Dataset entries
--- START ---

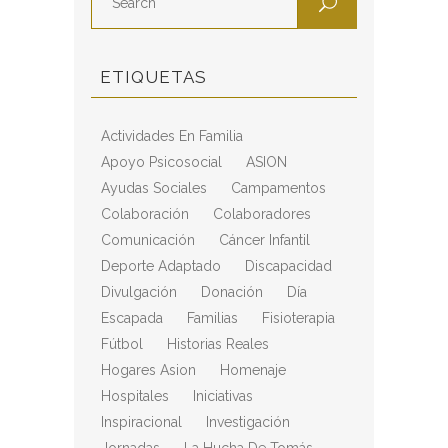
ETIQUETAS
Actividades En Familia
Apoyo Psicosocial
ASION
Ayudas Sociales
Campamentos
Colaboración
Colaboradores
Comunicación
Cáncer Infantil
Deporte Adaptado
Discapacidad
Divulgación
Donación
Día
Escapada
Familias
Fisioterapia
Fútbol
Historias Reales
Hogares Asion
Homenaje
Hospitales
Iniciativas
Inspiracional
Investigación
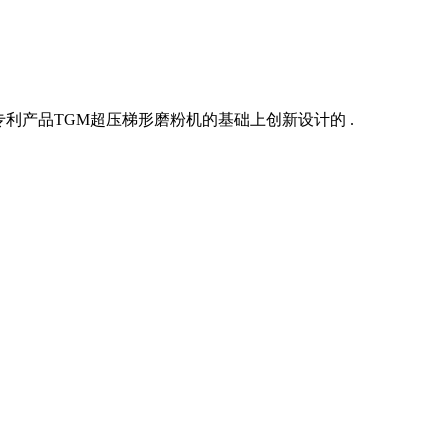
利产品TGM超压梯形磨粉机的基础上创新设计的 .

--- END ---
--- START ---

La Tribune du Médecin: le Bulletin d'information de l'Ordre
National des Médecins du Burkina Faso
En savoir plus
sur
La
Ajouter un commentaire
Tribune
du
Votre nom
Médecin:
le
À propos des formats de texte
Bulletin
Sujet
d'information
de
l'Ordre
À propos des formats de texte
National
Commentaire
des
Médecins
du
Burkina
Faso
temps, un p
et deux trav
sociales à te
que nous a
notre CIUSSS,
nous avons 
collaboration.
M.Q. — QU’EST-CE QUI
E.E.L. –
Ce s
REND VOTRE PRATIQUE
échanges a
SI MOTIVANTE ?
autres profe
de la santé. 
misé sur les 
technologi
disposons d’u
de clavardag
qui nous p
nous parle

--- END ---

● **TASK STATEMENT**
If a line above holds the word "Ordre", count it; then say how many such lines there are and nothing else.

● **PROBLEM SOLUTION**
2